Performance of 'Sea Change'

‘Sea Change’: Moving, intellectual performance at BIG ARTS

www.sanibel-captiva-islander.com
Thursday, March 29, 2007 — Time: 10:59:45 AM EST
By MARSHA WAGNER, Center Stage

BIG ARTS OnStage presented a most classy, interesting, intelligent mixed program recently titled “Sea Change: Reversing the Tide.” The performance piece juxtaposes a vast knowledge of environmental science with prose read by author, marine biologist, scientist, environmentalist and founder of The Ocean Alliance, Roger Payne, and links it to the wisdom of poetry performed by author and actress extraordinaire, Lisa Harrow.
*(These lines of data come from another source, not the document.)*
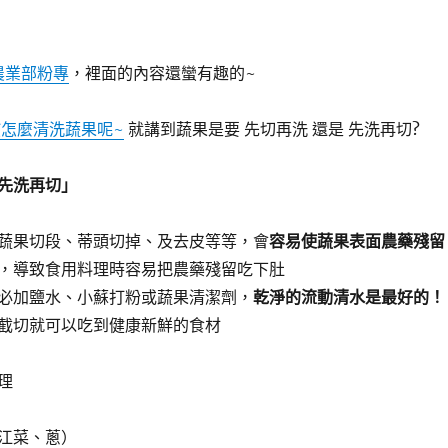
農業部粉專
，裡面的內容還蠻有趣的~
怎麼清洗蔬果呢~
就講到蔬果是要 先切再洗 還是 先洗再切?
先洗再切」
蔬果切段、蒂頭切掉、及去皮等等，會
容易使蔬果表面農藥殘留
，導致食用料理時容易把農藥殘留吃下肚
必加鹽水、小蘇打粉或蔬果清潔劑，
乾淨的流動清水是最好的！
截切就可以吃到健康新鮮的食材
理
江菜、蔥）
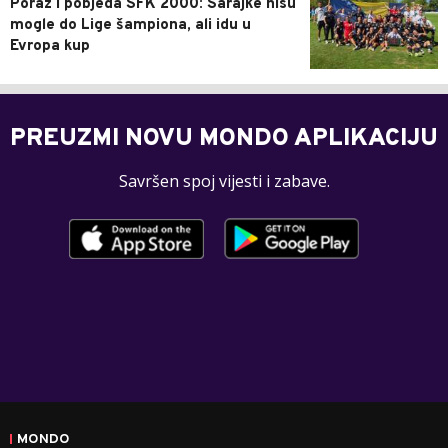
Poraz i pobjeda SFK 2000: Sarajke nisu
mogle do Lige šampiona, ali idu u
Evropa kup
PREUZMI NOVU MONDO APLIKACIJU
Savršen spoj vijesti i zabave.
MONDO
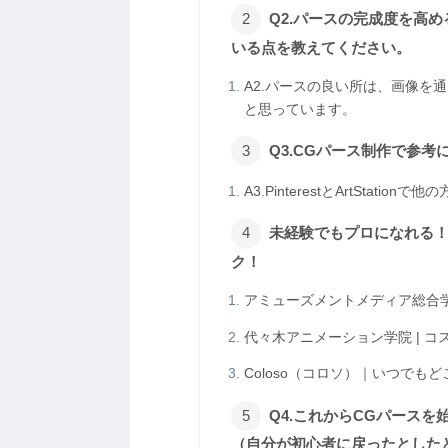
Q2.パースの完成度を高
いる点を教えてください。
A2.パースの良い所は、画像を
と思っています。
Q3.CGパース制作で参考
A3.PinterestとArtStati
未経験でもプロになれる
ク！
アミューズメントメディア総合
代々木アニメーション学院 | 
Coloso（コロソ）｜いつで
Q4.これからCGパース
（自分が初心者に戻ったとした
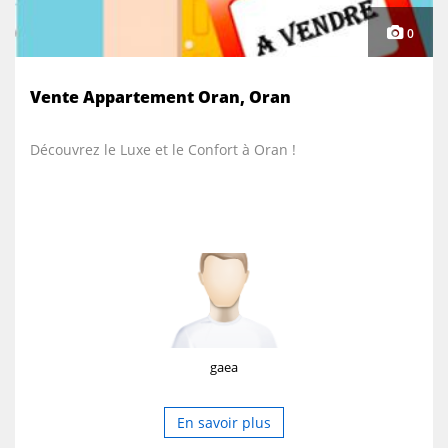
0
Vente Appartement Oran, Oran
Découvrez le Luxe et le Confort à Oran !
gaea
En savoir plus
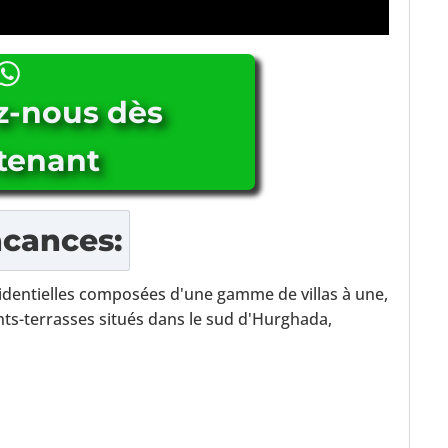
z-nous dès
tenant
acances
:
identielles composées d'une gamme de villas à une,
nts-terrasses situés dans le sud d'Hurghada,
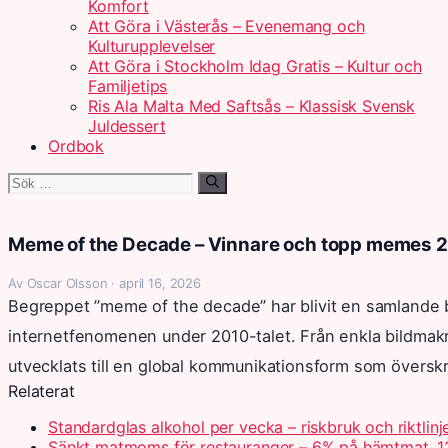
Komfort
Att Göra i Västerås – Evenemang och
Kulturupplevelser
Att Göra i Stockholm Idag Gratis – Kultur och
Familjetips
Ris Ala Malta Med Saftsås – Klassisk Svensk
Juldessert
Ordbok
Sök
efter:
Meme of the Decade – Vinnare och topp memes 2
Av Oscar Olsson · april 16, 2026
Begreppet ”meme of the decade” har blivit en samlande b
internetfenomenen under 2010-talet. Från enkla bildmak
utvecklats till en global kommunikationsform som överskri
Relaterat
Standardglas alkohol per vecka – riskbruk och riktlinj
Sänkt matmoms för restauranger – 6% på hämtmat, 1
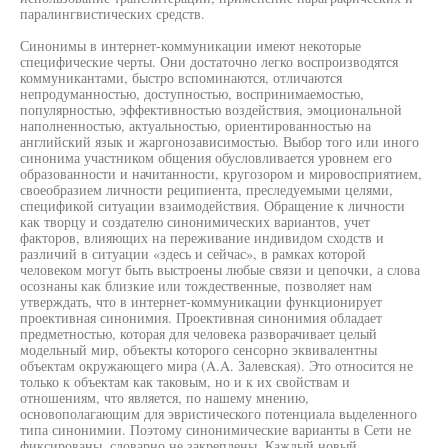
паралингвистических средств.
Синонимы в интернет-коммуникации имеют некоторые
специфические черты. Они достаточно легко воспроизводятся
коммуникантами, быстро вспоминаются, отличаются
непродуманностью, доступностью, воспринимаемостью,
популярностью, эффективностью воздействия, эмоциональной
наполненностью, актуальностью, ориентированностью на
английский язык и жаргонозависимостью. Выбор того или иного
синонима участником общения обусловливается уровнем его
образованности и начитанности, кругозором и мировосприятием,
своеобразием личности реципиента, преследуемыми целями,
спецификой ситуации взаимодействия. Обращение к личности
как творцу и создателю синонимических вариантов, учет
факторов, влияющих на переживание индивидом сходств и
различий в ситуации «здесь и сейчас», в рамках которой
человеком могут быть выстроены любые связи и цепочки, а слова
осознаны как близкие или тождественные, позволяет нам
утверждать, что в интернет-коммуникации функционирует
проективная синонимия. Проективная синонимия обладает
предметностью, которая для человека разворачивает целый
модельный мир, объекты которого сенсорно эквивалентны
объектам окружающего мира (A.A. Залевская). Это относится не
только к объектам как таковым, но и к их свойствам и
отношениям, что является, по нашему мнению,
основополагающим для эвристического потенциала выделенного
типа синонимии. Поэтому синонимические варианты в Сети не
фиксированы, словарно не закреплены. Каждый новый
Payne, with 40 years experience in marine biology, is best known for his discovery (along with Chatququa’s former president, Scott McVay) of the songs that the humpback whales sing. HIs publications include the book, “Among Whales” and three recordings — “Songs of the Humpback Whale,” “Deep Voices” and “Whales Alive.” He has appeared in over 40 TV documentaries, several of which he wrote and/or presented and he also co-wrote and co-directed the IMAX film “Whales.” One of his National Geographic articles contained a record of whale sounds for which 10.5 million copies were printed — still the largest single order in the history of the recording industry.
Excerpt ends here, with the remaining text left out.